**AIM OF THE EXERCISE**
Report each line of the listing that carries the word "Marruecos".

**DATA SHOWN**

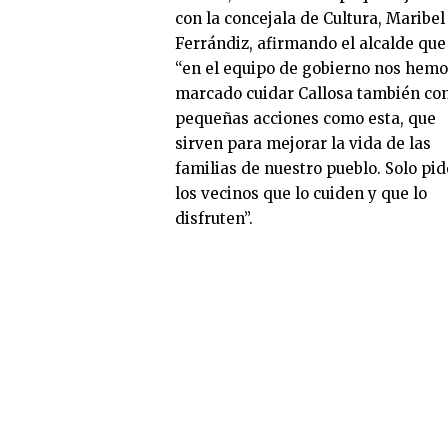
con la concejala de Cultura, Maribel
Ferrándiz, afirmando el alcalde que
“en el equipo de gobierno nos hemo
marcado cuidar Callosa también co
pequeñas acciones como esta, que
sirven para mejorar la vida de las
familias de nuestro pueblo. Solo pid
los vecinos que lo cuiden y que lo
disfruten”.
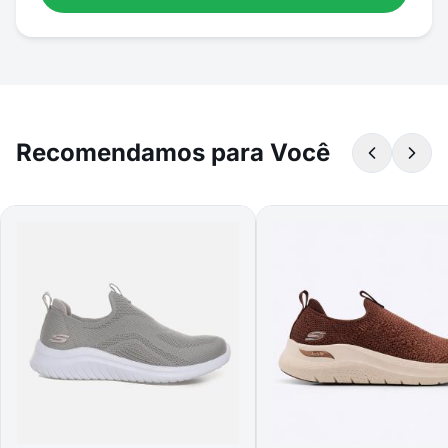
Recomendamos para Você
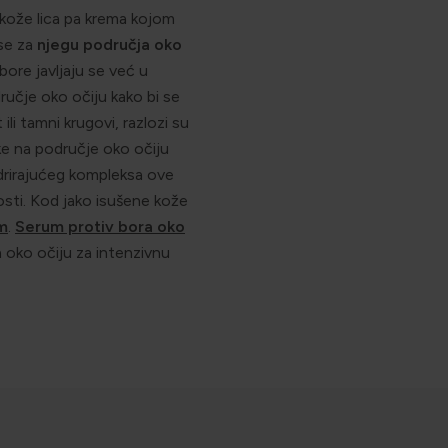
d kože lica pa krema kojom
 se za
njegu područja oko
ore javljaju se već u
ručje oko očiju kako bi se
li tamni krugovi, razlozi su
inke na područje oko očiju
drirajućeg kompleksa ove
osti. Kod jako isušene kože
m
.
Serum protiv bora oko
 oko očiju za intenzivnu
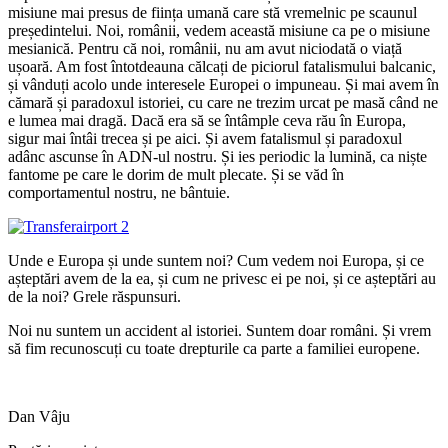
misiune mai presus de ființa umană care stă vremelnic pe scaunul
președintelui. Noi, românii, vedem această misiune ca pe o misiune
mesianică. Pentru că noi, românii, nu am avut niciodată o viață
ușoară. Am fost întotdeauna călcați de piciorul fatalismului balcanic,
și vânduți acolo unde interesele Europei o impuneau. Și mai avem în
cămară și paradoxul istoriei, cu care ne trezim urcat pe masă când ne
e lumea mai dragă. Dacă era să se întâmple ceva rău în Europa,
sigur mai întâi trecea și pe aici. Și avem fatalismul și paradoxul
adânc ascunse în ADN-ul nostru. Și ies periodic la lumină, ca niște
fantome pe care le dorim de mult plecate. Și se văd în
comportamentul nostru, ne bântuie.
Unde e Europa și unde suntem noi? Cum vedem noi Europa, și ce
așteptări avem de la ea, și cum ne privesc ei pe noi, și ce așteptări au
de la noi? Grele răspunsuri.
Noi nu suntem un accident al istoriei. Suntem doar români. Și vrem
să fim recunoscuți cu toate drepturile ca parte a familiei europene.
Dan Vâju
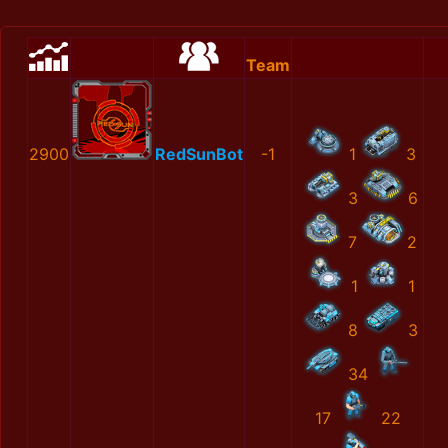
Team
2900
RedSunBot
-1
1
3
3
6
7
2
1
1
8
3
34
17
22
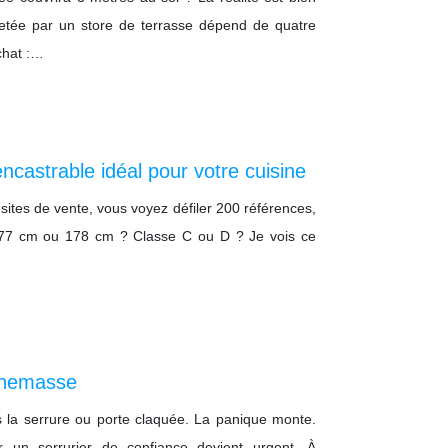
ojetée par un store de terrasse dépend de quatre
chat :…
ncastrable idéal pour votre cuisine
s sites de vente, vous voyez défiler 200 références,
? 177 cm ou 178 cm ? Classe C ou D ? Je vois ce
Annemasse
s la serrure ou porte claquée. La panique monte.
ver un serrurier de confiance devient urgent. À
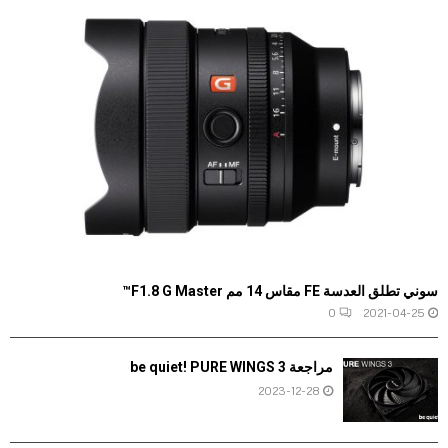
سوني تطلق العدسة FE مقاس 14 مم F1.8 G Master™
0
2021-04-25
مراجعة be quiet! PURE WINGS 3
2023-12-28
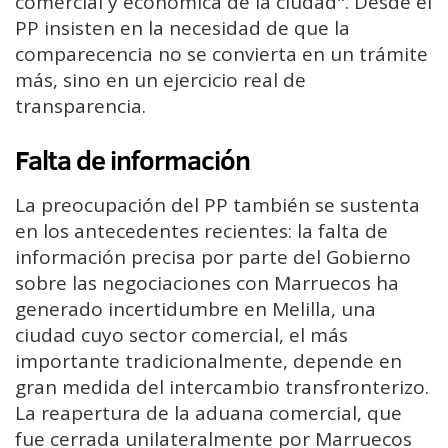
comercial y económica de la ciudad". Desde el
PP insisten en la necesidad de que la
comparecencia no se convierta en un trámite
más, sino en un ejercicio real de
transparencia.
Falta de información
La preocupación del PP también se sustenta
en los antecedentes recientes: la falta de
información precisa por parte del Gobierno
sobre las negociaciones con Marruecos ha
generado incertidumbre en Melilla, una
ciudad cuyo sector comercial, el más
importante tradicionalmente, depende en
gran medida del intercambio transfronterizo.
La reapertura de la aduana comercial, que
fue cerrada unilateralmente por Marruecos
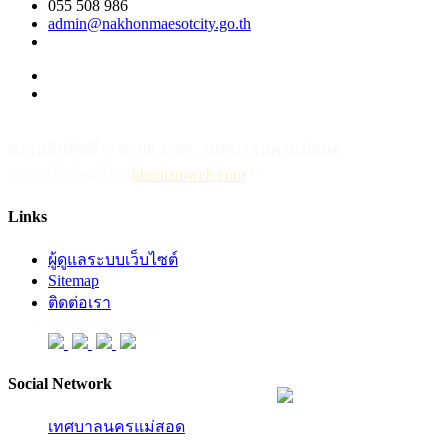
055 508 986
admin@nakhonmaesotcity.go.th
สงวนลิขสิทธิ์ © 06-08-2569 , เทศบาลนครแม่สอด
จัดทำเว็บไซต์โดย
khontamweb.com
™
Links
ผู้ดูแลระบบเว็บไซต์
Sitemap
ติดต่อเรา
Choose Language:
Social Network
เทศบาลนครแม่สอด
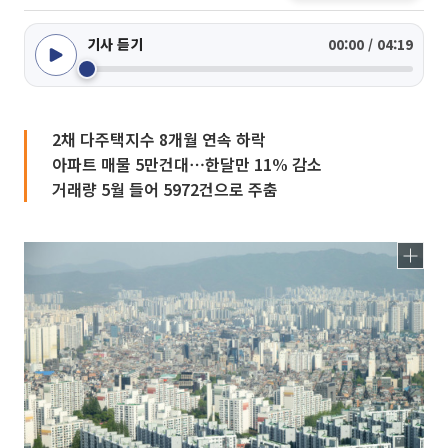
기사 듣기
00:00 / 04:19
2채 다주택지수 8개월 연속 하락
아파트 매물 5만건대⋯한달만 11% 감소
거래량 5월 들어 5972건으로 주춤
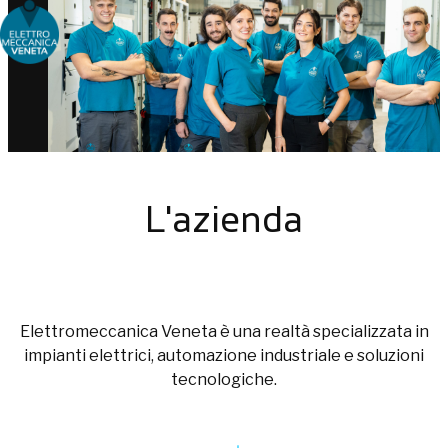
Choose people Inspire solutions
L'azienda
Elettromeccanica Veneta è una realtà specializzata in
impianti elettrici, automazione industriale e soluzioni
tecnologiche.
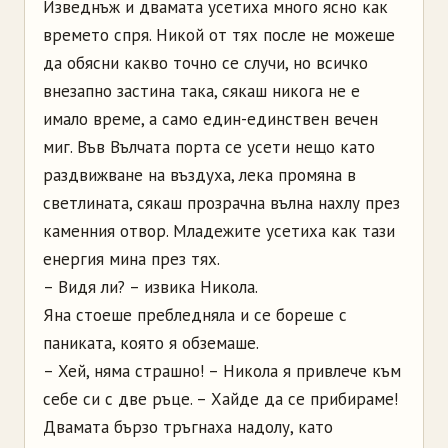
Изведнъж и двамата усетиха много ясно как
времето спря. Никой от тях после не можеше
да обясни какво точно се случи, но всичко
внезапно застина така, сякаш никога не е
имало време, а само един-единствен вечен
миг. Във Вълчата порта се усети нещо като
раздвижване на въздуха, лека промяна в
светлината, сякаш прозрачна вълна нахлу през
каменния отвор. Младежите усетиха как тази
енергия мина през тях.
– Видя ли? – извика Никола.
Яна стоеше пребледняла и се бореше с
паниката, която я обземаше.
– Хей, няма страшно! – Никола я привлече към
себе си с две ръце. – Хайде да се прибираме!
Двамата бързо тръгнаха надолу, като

**ANSWER BELOW**
sobre las negociaciones con Marruecos ha
fue cerrada unilateralmente por Marruecos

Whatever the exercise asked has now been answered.